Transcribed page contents
· · · · ·

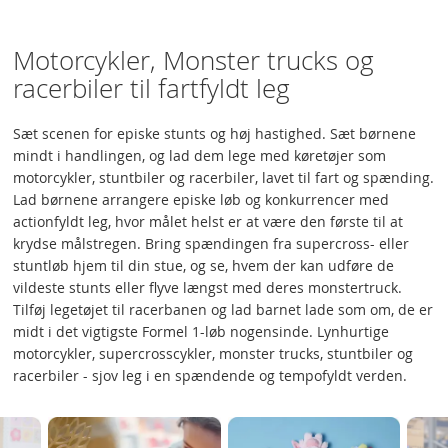
Motorcykler, Monster trucks og
racerbiler til fartfyldt leg
Sæt scenen for episke stunts og høj hastighed. Sæt børnene
mindt i handlingen, og lad dem lege med køretøjer som
motorcykler, stuntbiler og racerbiler, lavet til fart og spænding.
Lad børnene arrangere episke løb og konkurrencer med
actionfyldt leg, hvor målet helst er at være den første til at
krydse målstregen. Bring spændingen fra supercross- eller
stuntløb hjem til din stue, og se, hvem der kan udføre de
vildeste stunts eller flyve længst med deres monstertruck.
Tilføj legetøjet til racerbanen og lad barnet lade som om, de er
midt i det vigtigste Formel 1-løb nogensinde. Lynhurtige
motorcykler, supercrosscykler, monster trucks, stuntbiler og
racerbiler - sjov leg i en spændende og tempofyldt verden.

· · · · ·

▶ **What to work on**
Please retype all the entries word for word, omitting the pictures.

▶ **Answer space**
Motorcykler, Monster trucks og
racerbiler til fartfyldt leg
Sæt scenen for episke stunts og høj hastighed. Sæt børnene
mindt i handlingen, og lad dem lege med køretøjer som
motorcykler, stuntbiler og racerbiler, lavet til fart og spænding.
Lad børnene arrangere episke løb og konkurrencer med
actionfyldt leg, hvor målet helst er at være den første til at
krydse målstregen. Bring spændingen fra supercross- eller
stuntløb hjem til din stue, og se, hvem der kan udføre de
vildeste stunts eller flyve længst med deres monstertruck.
Tilføj legetøjet til racerbanen og lad barnet lade som om, de er
midt i det vigtigste Formel 1-løb nogensinde. Lynhurtige
motorcykler, supercrosscykler, monster trucks, stuntbiler og
racerbiler - sjov leg i en spændende og tempofyldt verden.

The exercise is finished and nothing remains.